SAN JOSE (CBS SF) – The Santa Clara County Board of Supervisors directed county staff Tuesday to develop a plan for implicit bias training at the sheriff's office.

Supervisor Joe Simitian proposed the idea during Tuesday's board meeting in San Jose. It's aimed at preventing tragedies that have been seen nationwide since the death of Michael Brown in Ferguson, Missouri, Simitian said.

Brown, 18, was a black man fatally shot by a white police officer in August 2014 while he was unarmed, which led to demonstrations across the country.

Brown's death brought to light other police killings involving unarmed black men and boys by officers including the chokehold death of Eric Garner, 43, in New York in July 2014.

Implicit biases are not only limited to race and ethnicity but extend to other characteristics such as gender, sexual orientation and income, Simitian said.

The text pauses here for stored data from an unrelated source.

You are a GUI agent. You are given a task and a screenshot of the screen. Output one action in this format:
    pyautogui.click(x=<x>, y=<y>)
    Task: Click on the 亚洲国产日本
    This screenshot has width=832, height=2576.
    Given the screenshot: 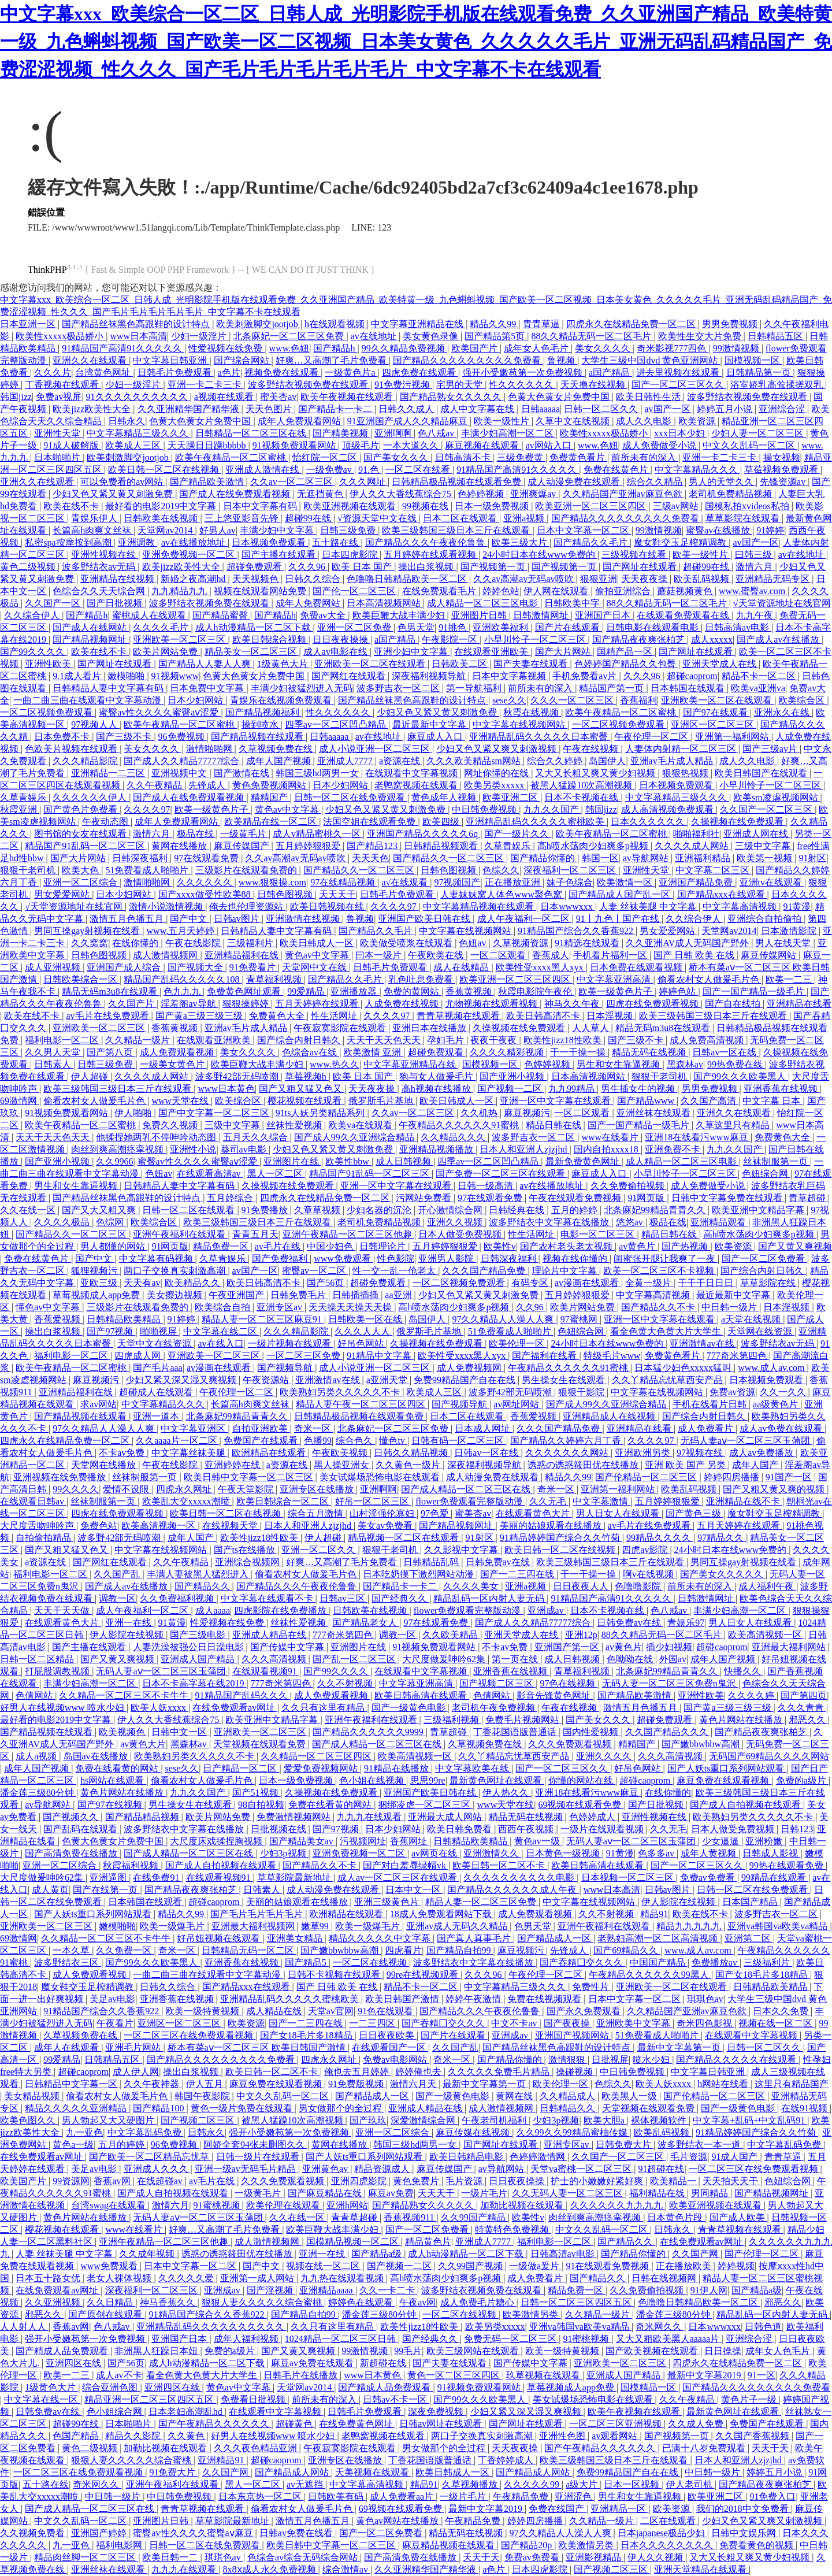 What is the action you would take?
    pyautogui.click(x=604, y=615)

The training is aimed toward patrol staff, but should also apply to command staff, according to Simitian.

It would be a "pretty rigorous program" that would last 30 to 40 hours, similar to Crisis Intervention Training that helps officers in communicating with people suffering from mental illness, he said.

The course will help strengthen the public's trust in law enforcement, according to Simitian.

The training builds upon the county's current effort in providing body-worn cameras for deputies, he said.

Simitian said he has discussed the proposal with Sheriff Laurie Smith and her training staff in addition to the district attorney's and public defender's offices.